[Items from a data source]

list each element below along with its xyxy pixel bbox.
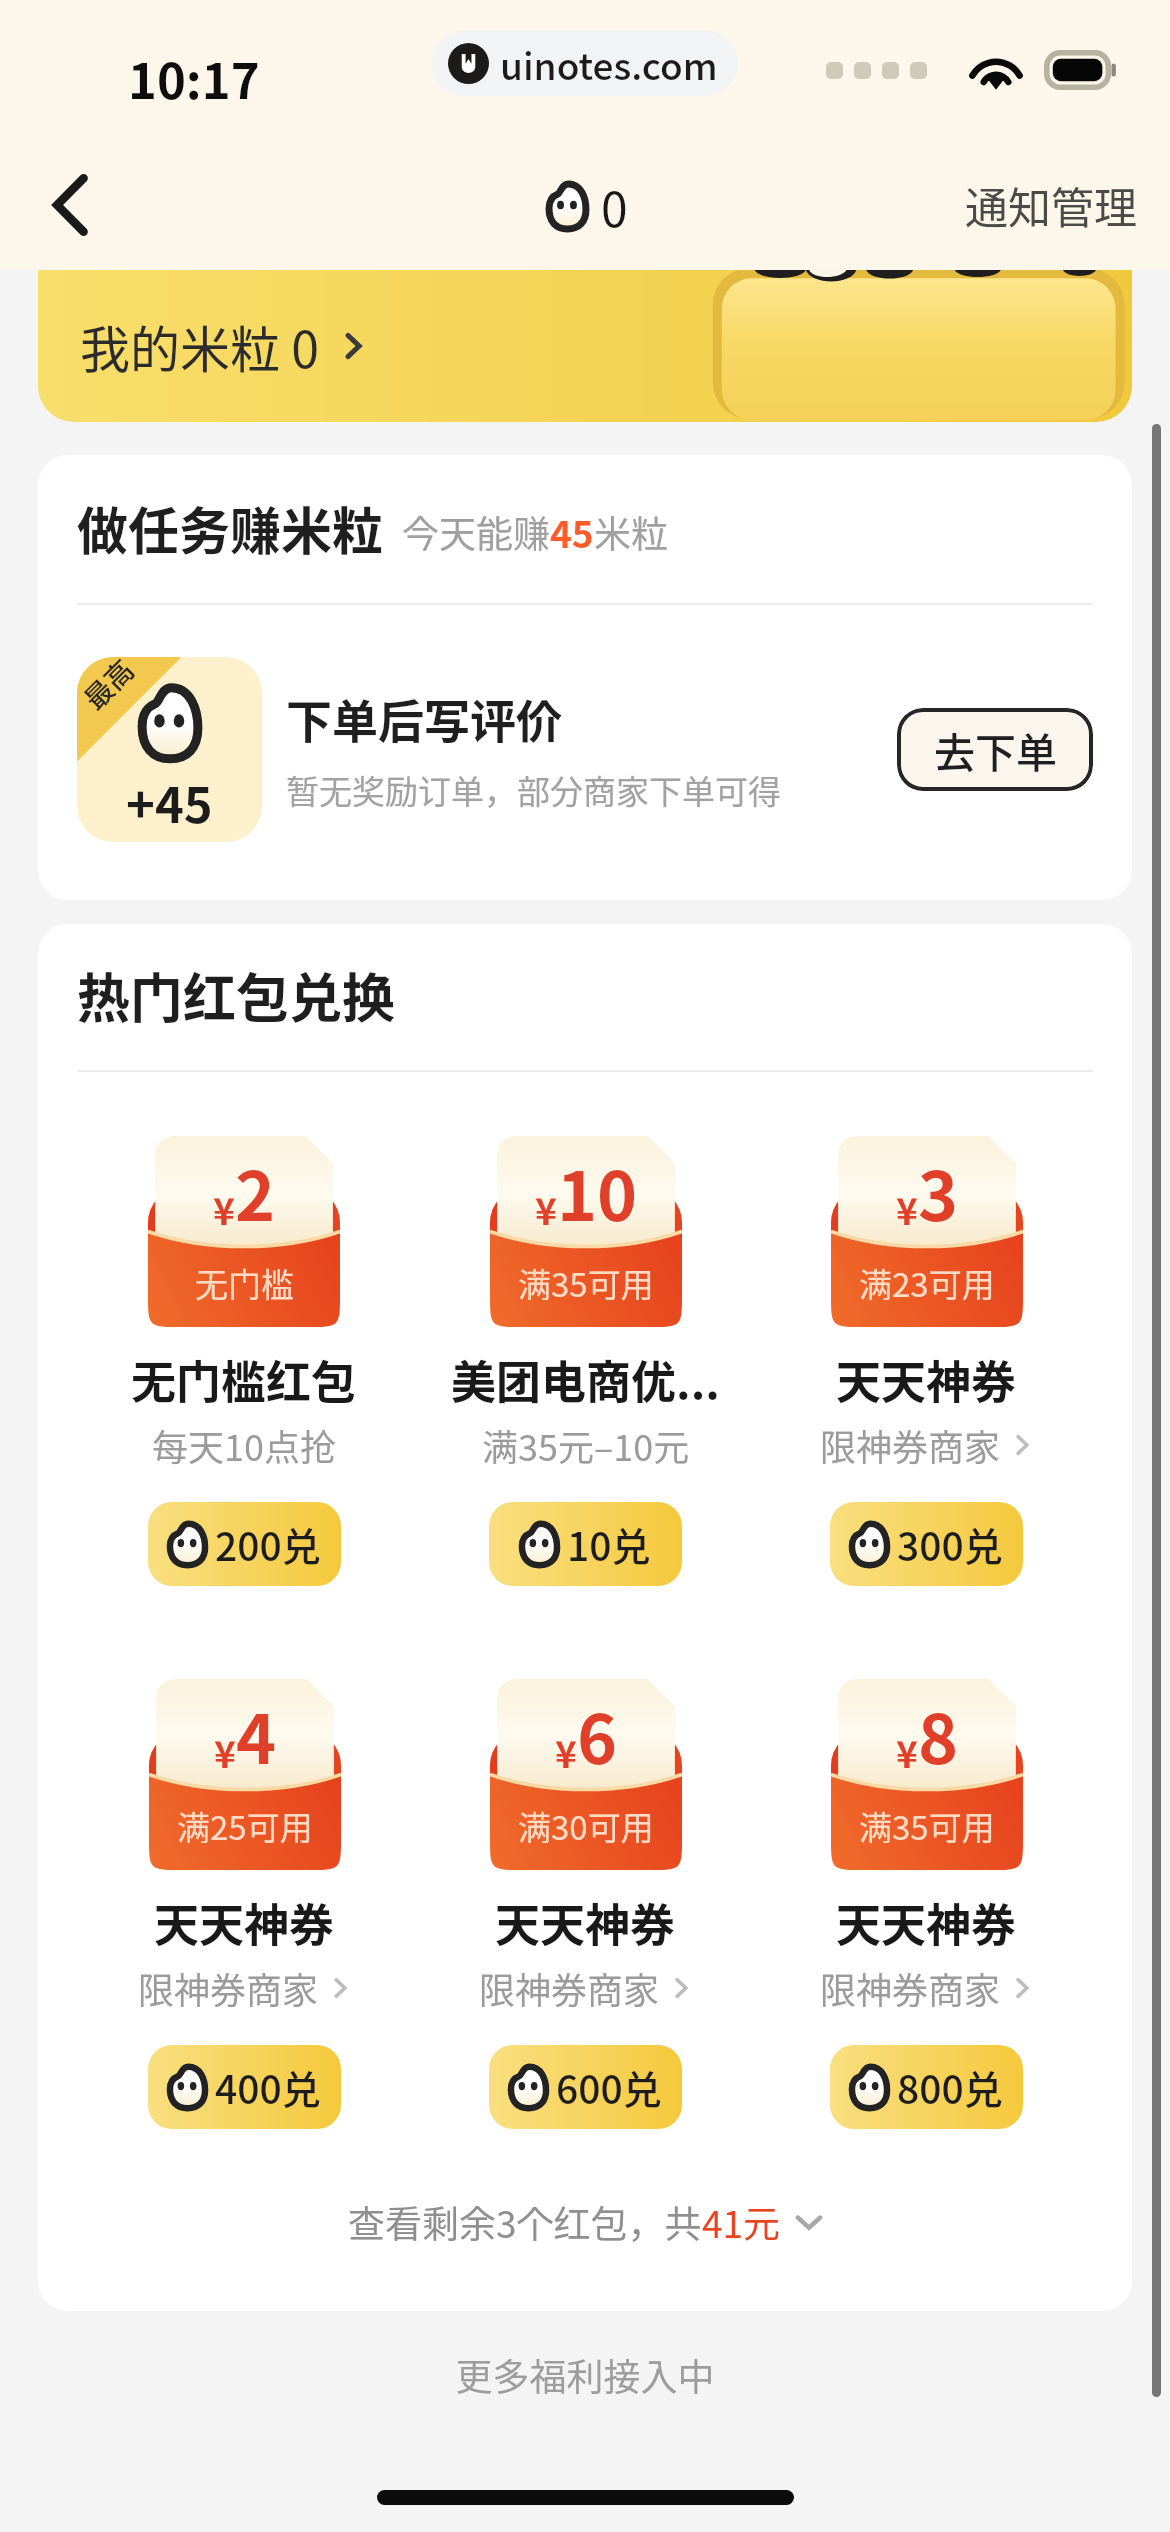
button[interactable]: 最高 (77, 657, 1093, 842)
staticText: +45 (126, 766, 213, 837)
staticText: 10:17 (128, 42, 260, 113)
button[interactable]: 去下单 (897, 708, 1093, 791)
button[interactable]: Back (0, 140, 140, 270)
staticText: 45 (550, 505, 594, 559)
staticText: 满25可用 (177, 1802, 313, 1850)
staticText: ¥ (896, 1725, 918, 1779)
button[interactable]: 通知管理 (949, 154, 1153, 256)
staticText: 美团电商优... (451, 1347, 720, 1412)
staticText: 300兑 (897, 1516, 1003, 1572)
staticText: 10 (557, 1142, 638, 1240)
staticText: 天天神券 (836, 1890, 1017, 1955)
staticText: uinotes.com (500, 37, 718, 91)
staticText: 每天10点抢 (152, 1419, 336, 1471)
staticText: 通知管理 (965, 174, 1137, 236)
button[interactable]: ¥ (451, 1136, 720, 1586)
staticText: 4 (236, 1685, 277, 1783)
staticText: 天天神券 (495, 1890, 676, 1955)
staticText: 更多福利接入中 (0, 2348, 1170, 2402)
staticText: 做任务赚米粒 (77, 491, 384, 565)
staticText: ¥ (214, 1725, 236, 1779)
staticText: 600兑 (556, 2059, 662, 2115)
staticText: 8 (918, 1685, 959, 1783)
staticText: 限神券商家 (479, 1962, 660, 2014)
staticText: 无门槛 (195, 1259, 294, 1307)
staticText: 满23可用 (859, 1259, 995, 1307)
button[interactable]: ¥ (138, 1679, 351, 2129)
staticText: 2 (235, 1142, 276, 1240)
staticText: 下单后写评价 (286, 685, 562, 752)
staticText: 最高 (77, 657, 143, 718)
staticText: ¥ (535, 1182, 557, 1236)
staticText: 米粒 (594, 505, 668, 559)
staticText: 我的米粒 0 (80, 310, 319, 382)
staticText: 无门槛红包 (131, 1347, 357, 1412)
staticText: 400兑 (215, 2059, 321, 2115)
staticText: 限神券商家 (138, 1962, 319, 2014)
button[interactable]: ¥ (479, 1679, 692, 2129)
staticText: 天天神券 (836, 1347, 1017, 1412)
staticText: 10兑 (567, 1516, 651, 1572)
staticText: 800兑 (897, 2059, 1003, 2115)
staticText: 限神券商家 (820, 1419, 1001, 1471)
staticText: 去下单 (934, 720, 1057, 779)
staticText: 6 (577, 1685, 618, 1783)
staticText: 查看剩余3个红包，共 (348, 2195, 702, 2249)
staticText: 满35可用 (518, 1259, 654, 1307)
staticText: ¥ (555, 1725, 577, 1779)
staticText: 今天能赚 (402, 505, 550, 559)
staticText: 0 (601, 171, 628, 241)
button[interactable]: 查看剩余3个红包，共 (38, 2169, 1132, 2275)
staticText: 3 (918, 1142, 959, 1240)
staticText: 暂无奖励订单，部分商家下单可得 (286, 766, 781, 814)
staticText: 200兑 (215, 1516, 321, 1572)
staticText: 热门红包兑换 (77, 957, 395, 1034)
button[interactable]: ¥ (820, 1679, 1033, 2129)
staticText: 满35可用 (859, 1802, 995, 1850)
button[interactable]: 我的米粒 0 (38, 270, 1132, 422)
button[interactable]: ¥ (131, 1136, 357, 1586)
staticText: 满30可用 (518, 1802, 654, 1850)
staticText: 满35元–10元 (482, 1419, 690, 1471)
staticText: 限神券商家 (820, 1962, 1001, 2014)
staticText: 天天神券 (154, 1890, 335, 1955)
staticText: 41元 (702, 2195, 781, 2249)
staticText: ¥ (896, 1182, 918, 1236)
staticText: ¥ (213, 1182, 235, 1236)
button[interactable]: ¥ (820, 1136, 1033, 1586)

What you are asked to do: Which lines in the data above hold the string "通知管理"? Show each one.

Result:
button[interactable]: 通知管理 (949, 154, 1153, 256)
staticText: 通知管理 (965, 174, 1137, 236)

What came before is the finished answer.